4. To the child of God, God is not anything objective, but exists within His own centre. Terrestrial man, in search of God or salvation, ultimately arrives, through disappointment and suffering, at the realisation that God, the true life and the truth, can be found for him not anywhere excepting within his own divine self. He then seeks for God within himself, and in finding Him he becomes identified with Him and is God. Likewise the godless soul, seeking for relief and comfort in external things or beings, ultimately returns within her own self, and finding no good within her, she necessarily identifies herself with her own evil will, and becomes a devil.

5. This “forgiving of sin” has a meaning very different from that which is commonly accepted. Nobody can forgive the sins of another man; the sinner himself must free himself of his sins.

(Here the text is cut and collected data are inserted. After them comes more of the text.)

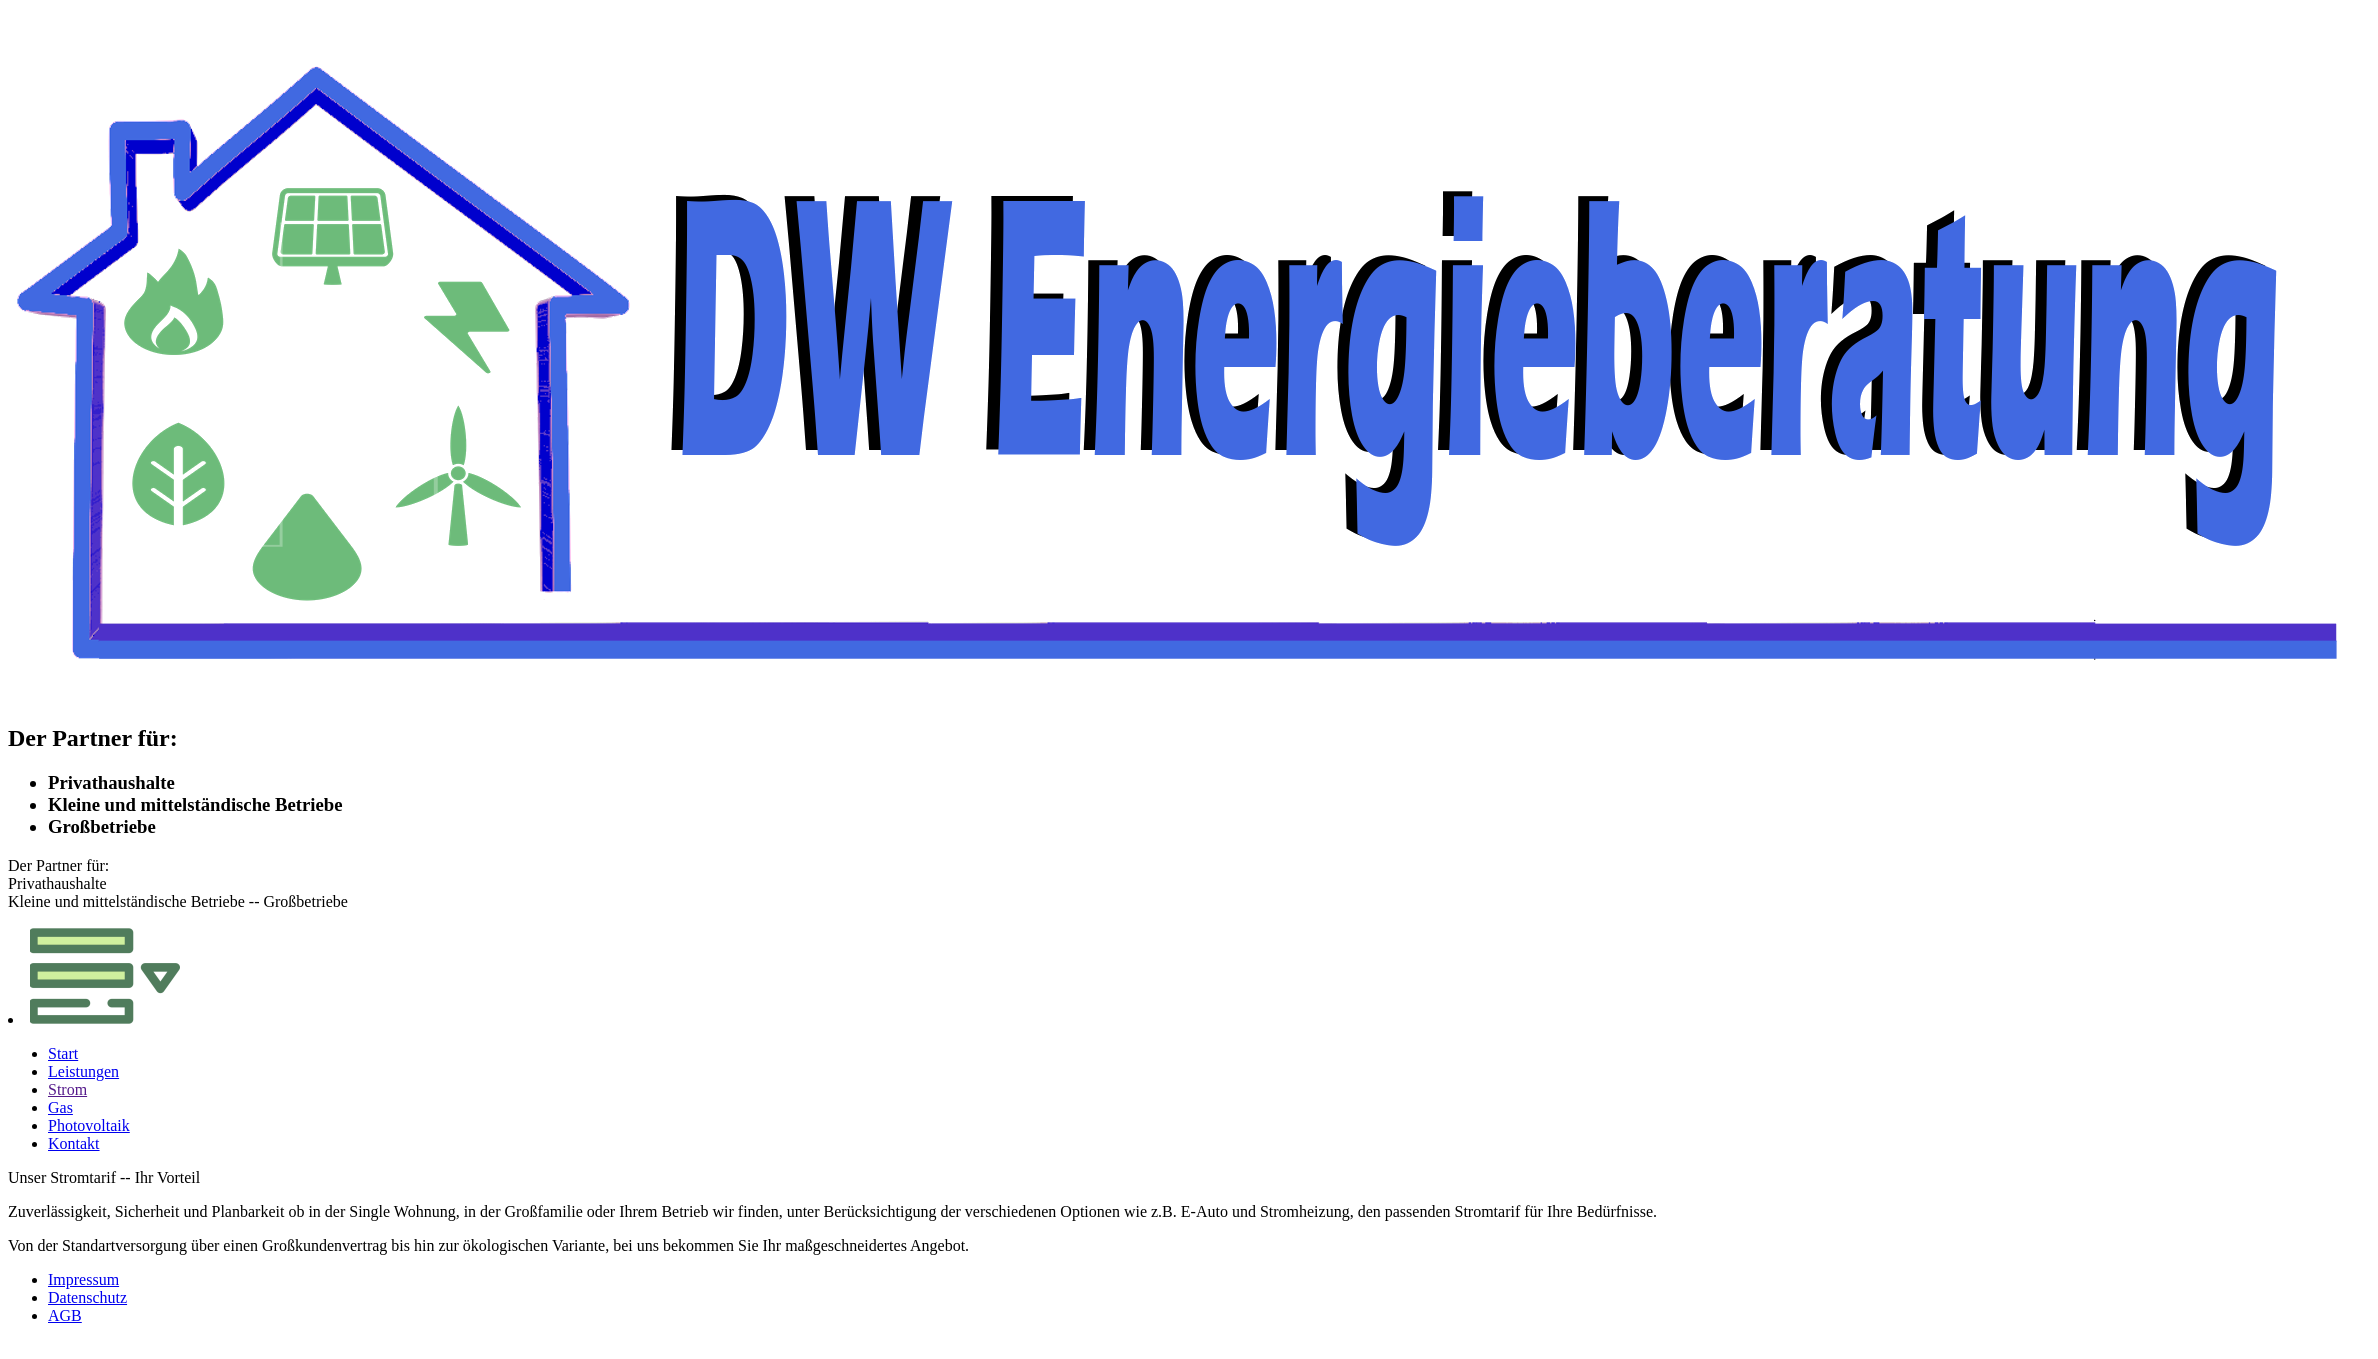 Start (63, 1053)
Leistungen (83, 1071)
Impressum (83, 1279)
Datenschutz (87, 1297)
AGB (65, 1315)
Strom (67, 1089)
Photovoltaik (89, 1125)
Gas (60, 1107)
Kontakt (74, 1143) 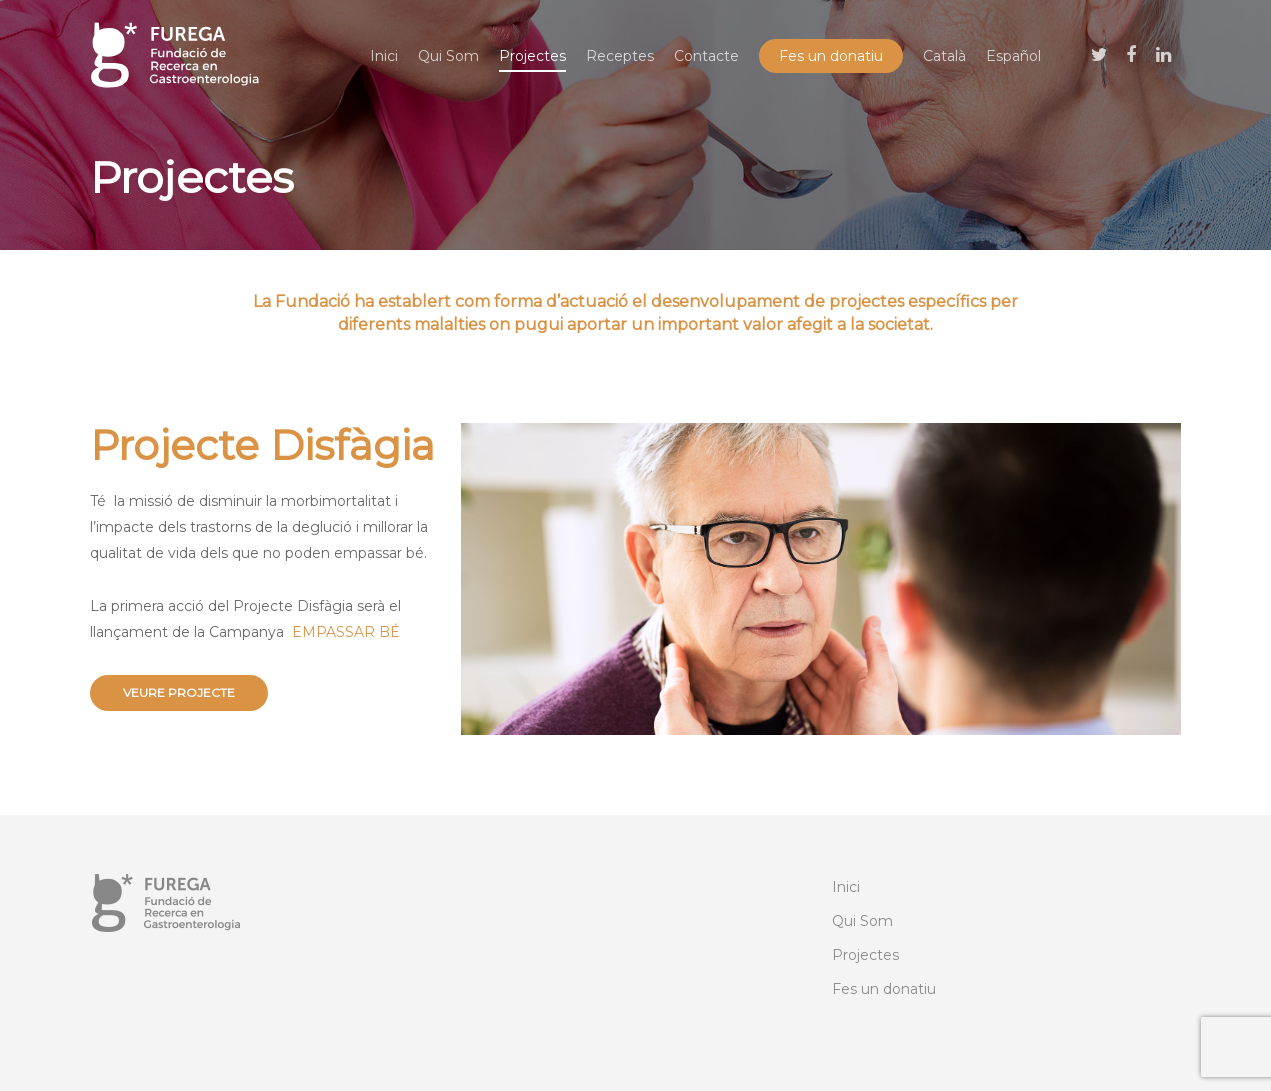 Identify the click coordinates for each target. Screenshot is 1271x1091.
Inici (384, 56)
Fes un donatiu (831, 56)
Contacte (706, 56)
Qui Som (448, 56)
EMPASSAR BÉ (346, 632)
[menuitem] (944, 56)
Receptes (620, 56)
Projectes (532, 56) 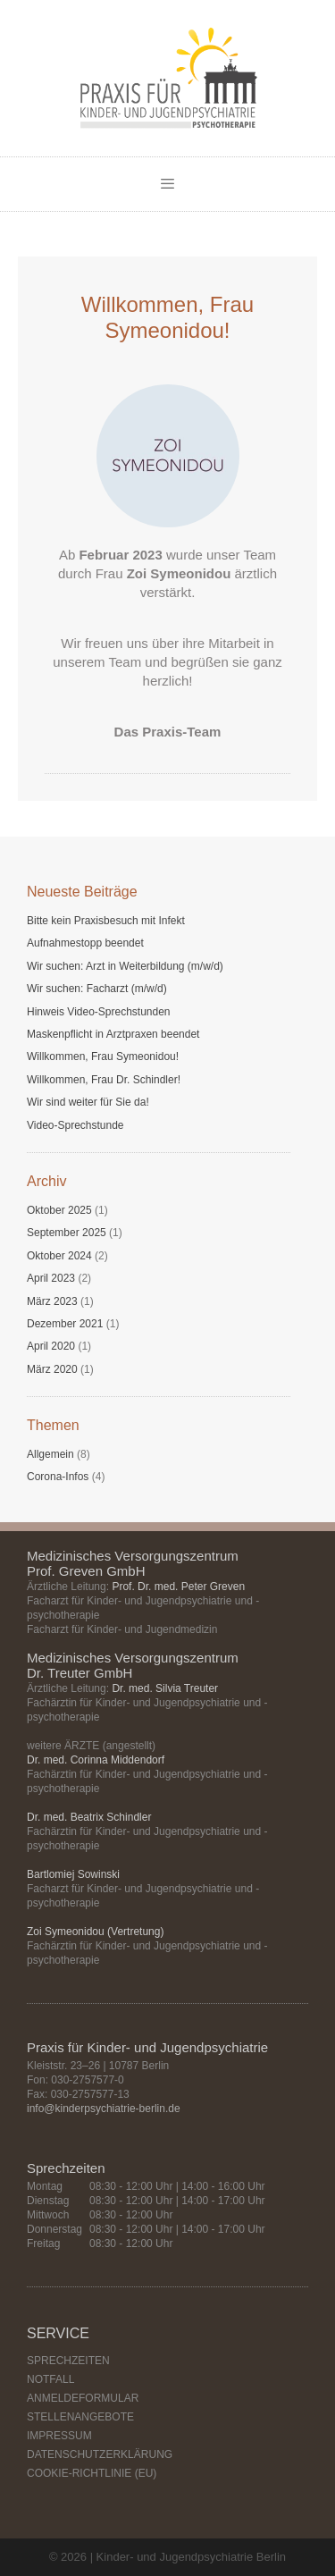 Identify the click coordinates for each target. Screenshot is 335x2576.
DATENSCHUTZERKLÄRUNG (99, 2454)
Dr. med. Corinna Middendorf (95, 1760)
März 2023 (52, 1301)
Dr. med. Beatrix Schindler (89, 1817)
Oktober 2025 (59, 1210)
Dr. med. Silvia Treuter (165, 1688)
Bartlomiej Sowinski (73, 1874)
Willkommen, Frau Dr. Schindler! (103, 1079)
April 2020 (51, 1346)
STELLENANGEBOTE (80, 2417)
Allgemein (50, 1454)
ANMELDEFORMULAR (82, 2398)
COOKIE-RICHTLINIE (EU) (91, 2473)
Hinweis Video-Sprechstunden (99, 1012)
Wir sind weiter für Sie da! (88, 1102)
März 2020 (52, 1369)
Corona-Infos (57, 1476)
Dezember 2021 (65, 1323)
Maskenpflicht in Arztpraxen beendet (113, 1034)
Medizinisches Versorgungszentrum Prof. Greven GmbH (133, 1563)
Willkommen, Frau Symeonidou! (103, 1056)
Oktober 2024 (59, 1256)
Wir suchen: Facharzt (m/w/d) (97, 988)
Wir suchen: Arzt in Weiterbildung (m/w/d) (125, 966)
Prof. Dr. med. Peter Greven (178, 1586)
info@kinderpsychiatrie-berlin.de (103, 2108)
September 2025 (66, 1232)
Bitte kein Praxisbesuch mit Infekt (106, 920)
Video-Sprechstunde (75, 1125)
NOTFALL (50, 2379)
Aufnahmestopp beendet (85, 943)
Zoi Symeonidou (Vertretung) (95, 1931)
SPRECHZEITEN (68, 2360)
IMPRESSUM (59, 2435)
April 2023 (51, 1278) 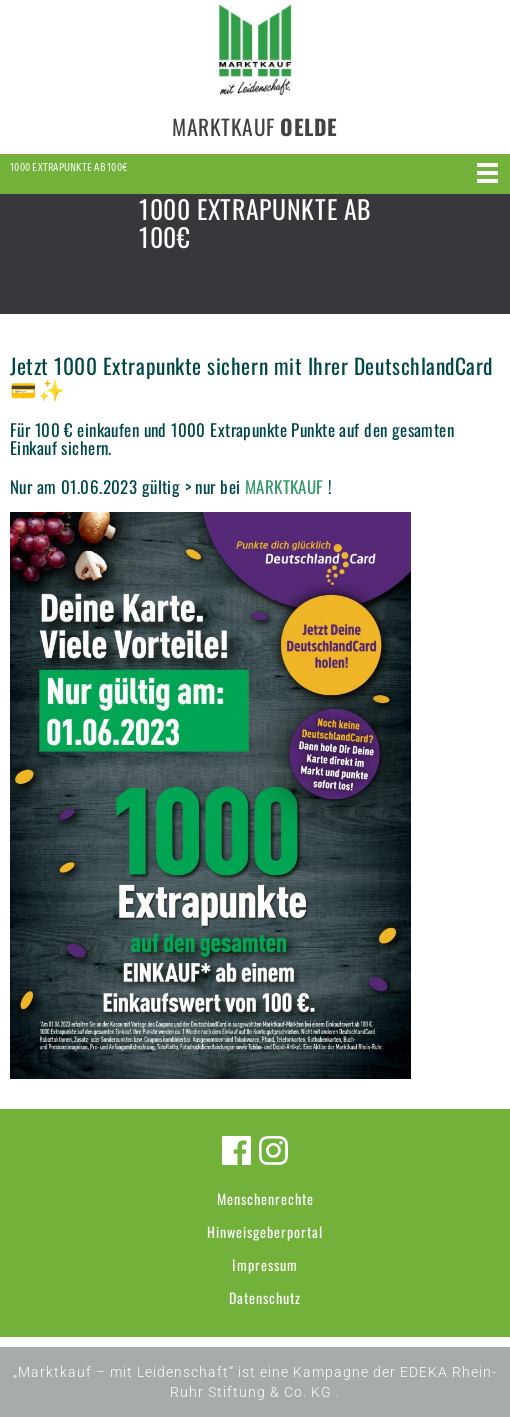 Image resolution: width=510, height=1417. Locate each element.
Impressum (265, 1264)
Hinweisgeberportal (265, 1231)
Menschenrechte (265, 1198)
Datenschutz (265, 1297) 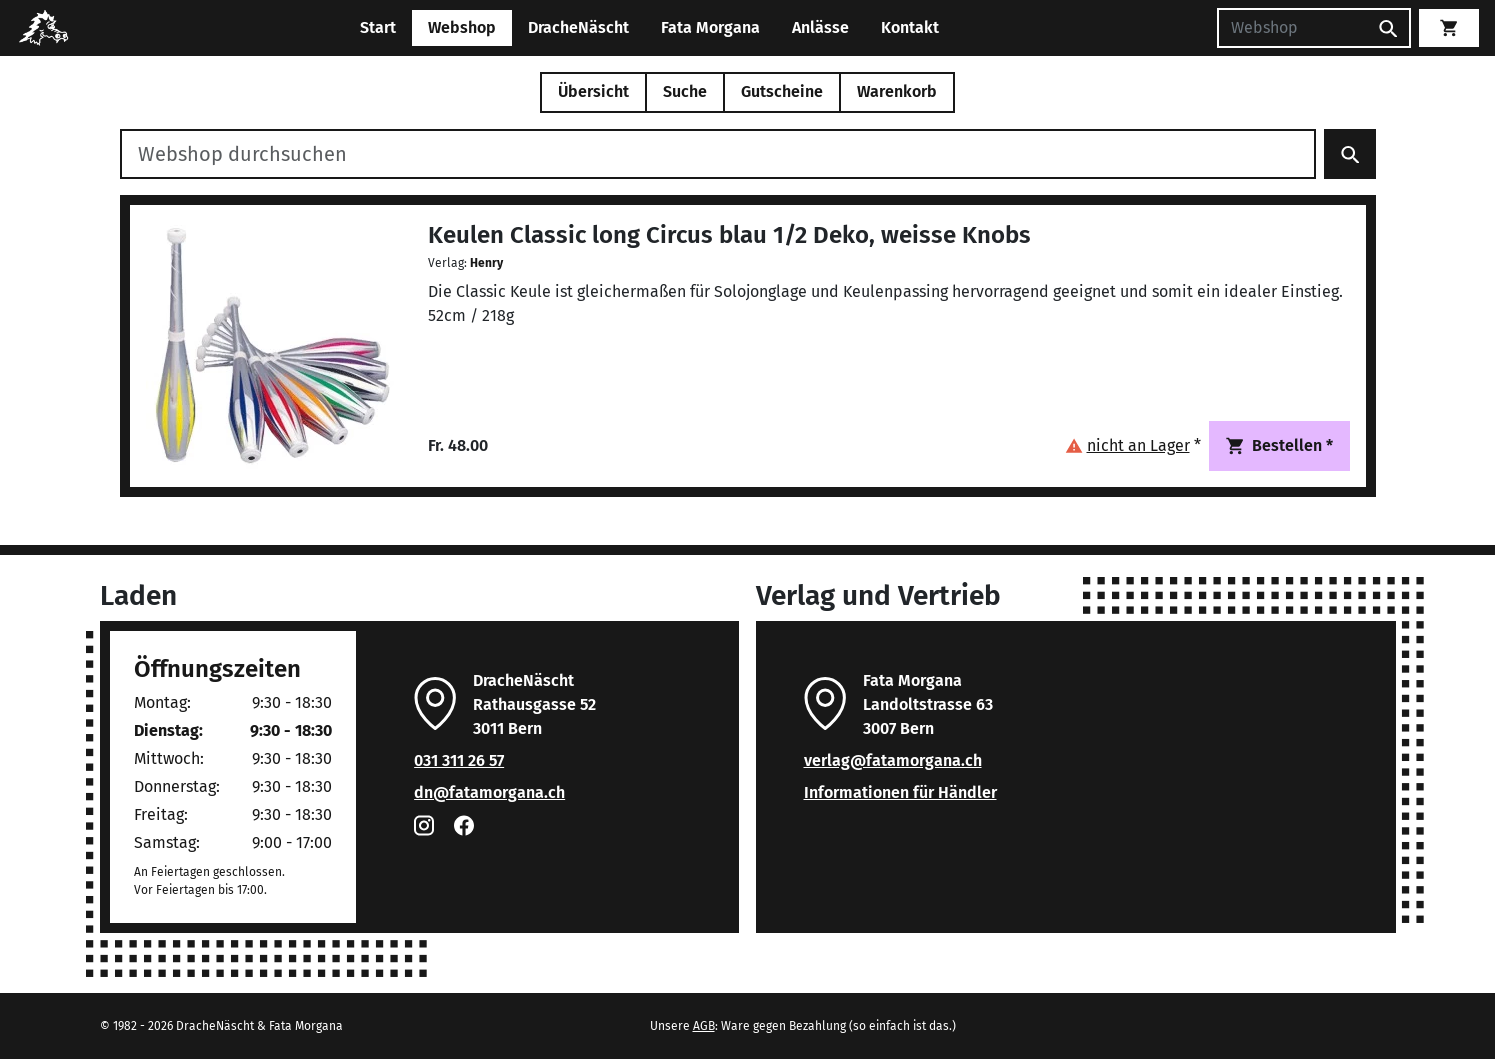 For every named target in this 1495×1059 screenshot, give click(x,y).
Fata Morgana (710, 27)
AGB (704, 1026)
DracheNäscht (578, 27)
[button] (1133, 445)
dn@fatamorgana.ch (489, 792)
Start (378, 27)
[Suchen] (1292, 28)
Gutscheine (782, 91)
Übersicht (593, 91)
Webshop (462, 27)
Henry (486, 263)
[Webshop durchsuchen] (718, 154)
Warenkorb (897, 91)
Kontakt (910, 27)
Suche (685, 91)
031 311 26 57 (459, 760)
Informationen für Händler (900, 792)
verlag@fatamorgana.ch (893, 760)
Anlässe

“Sin is like a shell, out of which the new man grows, and he then throws the shell away. This is called ‘forgiveness,’ because God (in man) gives that which is sinful away.” (Menschwerdung, xi. 10.)

“Nobody can forgive sins except Christ in man. Whenever Christ lives in man, there is the absolution.” (Grace, xiii. 11.)

6. If there is nobody living to-day able to perform a miracle by the power of faith, this does not disprove that the true living faith is a spiritual power, capable of manifesting all the qualities that are claimed for it, but it is, rather, suggestive of the degraded state of the present generation.

7. Such souls are called “sutratma’s” (thread souls) in Eastern books.

8. The bond that connects the soul with the divine state is the power of spiritual love. If at the time of death there is only a thread of that power strong enough to attract the soul to the Divinity, then will the soul tear herself loose from her sinful self and enter into heaven; and therefore it is written that the sins of the woman (the soul) were forgiven, because she had loved much. An ignorant man, having the love of God in his heart, will gain eternal life according to the degree of his love and enlightenment; but he who has much enlightenment, but without any love, is a child of the devil.

“The ways of God are different from the ways of man. That which man loves, therein God hides Himself.” (Myster. Magn., lvii, 17.)

Chapter 15: Conclusion

1. “Abel is the fundamental church representing God. The church of Cain is to be converted through Abel. Therefore God has not rejected the church of Cain in so far as not to be willing to receive any member thereof; but the true church is like a lamb among the wolves on account of the wolfish natures of the members usually composing that church.” (Three Principles, xx. 89.)

“How blind are those who imagine that they are not permitted to touch the great mystery, and that this could only be done by man-made priests. Wherever true Christians are assembled, there is the temple of God.” “You are all on good terms with the church, but no one is willing to enter the temple of Christ. Nevertheless there is no other salvation than to enter out of death into life. Unless you do so you will for ever remain in darkness.” (Threefold Life, xi. 81.)

2. Every one thinks he does not belong to Babel, but Babel is as big as the world.

3. “A thing which is a unity, having only one will, does not fight against itself; but if there are many different kinds of will in one thing, each of them then wants to go its own way. If one will is the Lord over the others, having them entirely in his power, then does the complex of the thing constitute only one being, for the many wills are obedient to their lord. Thus life is a cause of trouble, for it exists in many different wills, each essence having a will of its own which may be put into action. Thus the life of man is its own enemy, one form fights the other, and this is the case not only in man, but in all creatures; it be then, that the forms of life obtain a mild, lovely Master, to whose power they must obey. He can break their self-will and power. This Lord is the light of life, the master over all the qualities. He can tame them all, and they love to submit to him, for the light gives them mildness and power. They give their will to the life-light, and it endows them with mildness.” (Six Points, iv. 4.)

Appendix

1. Jesus represents the Logos and Christ the Karana sharira in Eastern terminology.